Mr Winstone, who was waiting for them at the top of the stairs, didn’t trouble to introduce the girl to them though it was evident she had come from his rooms. He merely said, ‘My dear Mr Farnham and Miss Farnham, do come in.’
They entered and Mr Winstone
took Joshua’s top hat and gloves, relieved Ellie of her cape and bonnet and ushered them into this studio. Now she understood where she was at last and gazed around in awe and amazement.
‘As you know,’ Joshua said with a smile, ‘I wish to have my daughter’s portrait painted. Let me introduce you to her. As you see, she is much surprised. I have brought her to see some of your work before she commences her sittings.’
‘Oh, Papa!’ said Ellie delighted.
Mr Winstone showed them several of his paintings and it was
then that Ellie realised that the young woman who had passed them on the stairs was Winstone’s model and, of course, one was never introduced to a model. Yet she felt she would have liked to speak to the fiery redhead that had passed them on the stairs.
Winstone’s work attracted her at once and she wished with all her heart that she was as expert with form and colour as he was. There was so much to learn. She had a sudden desire to work in oils and made up her mind to take in all she could of this new situation. Evidently, she was to be allowed to come for the actual sittings, allowed in a real artist’s studio! It was such a wonderful experience, and Henry Winstone a gifted and charming man.
He made a quick study of her in chalks, which her father considered critically and then nodded in agreement.
‘I think this kind of pose will work well, Mr Winstone,’ he said.
Ellie looked at the study thoughtfully. She asked her father if she might be painted in the beautiful ruby-red velvet dress that had belonged to her mother. She felt it would please him as much as herself.
‘My dear, that is a splendid idea,’ Joshua said.
Turning to the artist, Ellie said, ‘My mother’s dress is very special, Mr Winstone. Crimson is a colour that I love more than anything.’

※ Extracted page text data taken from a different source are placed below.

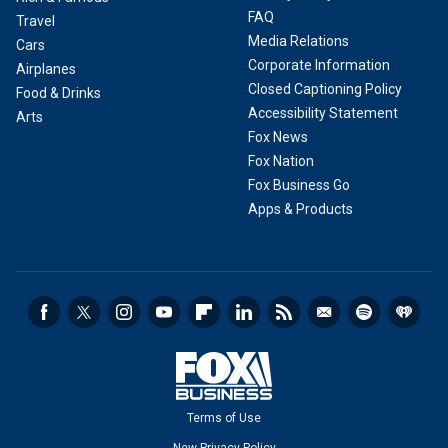
FAQ
Travel
Media Relations
Cars
Corporate Information
Airplanes
Closed Captioning Policy
Food & Drinks
Accessibility Statement
Arts
Fox News
Fox Nation
Fox Business Go
Apps & Products
Terms of Use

‘I agree. That would be truly stunning. Ruby-red is one of my favoured colours. Is this the shade you have in mind?’
He brought over a jar of crimson madder paint and she looked at it and nodded.

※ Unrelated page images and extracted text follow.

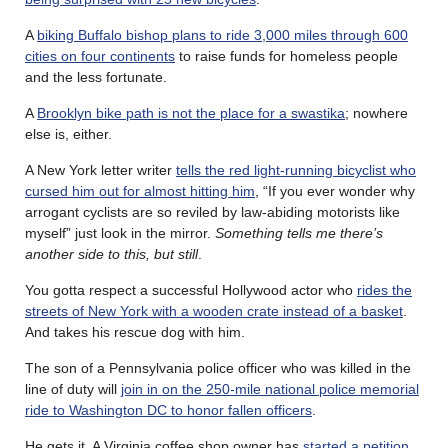
A
biking Buffalo bishop plans to ride 3,000 miles through 600
cities on four continents
to raise funds for homeless people
and the less fortunate.
A
Brooklyn bike path is not the place for a swastika
; nowhere
else is, either.
A New York letter writer
tells the red light-running bicyclist who
cursed him out for almost hitting him
, “If you ever wonder why
arrogant cyclists are so reviled by law-abiding motorists like
myself” just look in the mirror.
Something tells me there’s
another side to this, but still
.
You gotta respect a successful Hollywood actor who
rides the
streets of New York with a wooden crate instead of a basket
.
And takes his rescue dog with him.
The son of a Pennsylvania police officer who was killed in the
line of duty will
join in on the 250-mile national police memorial
ride to Washington DC to honor fallen officers
.
He gets it. A Virginia coffee shop owner has
started a petition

Tipping a small amount into a dish, he regarded it pensively. ‘It’s a good choice, because this colour actually intensifies with time. It was used a lot by the old masters. Yes, a very good choice. I shall have to see how you look in the dress to decide how we shall apply it. Possibly it might need to be made even more intense by adding a little carmine. But you like it – this is what you refer to?’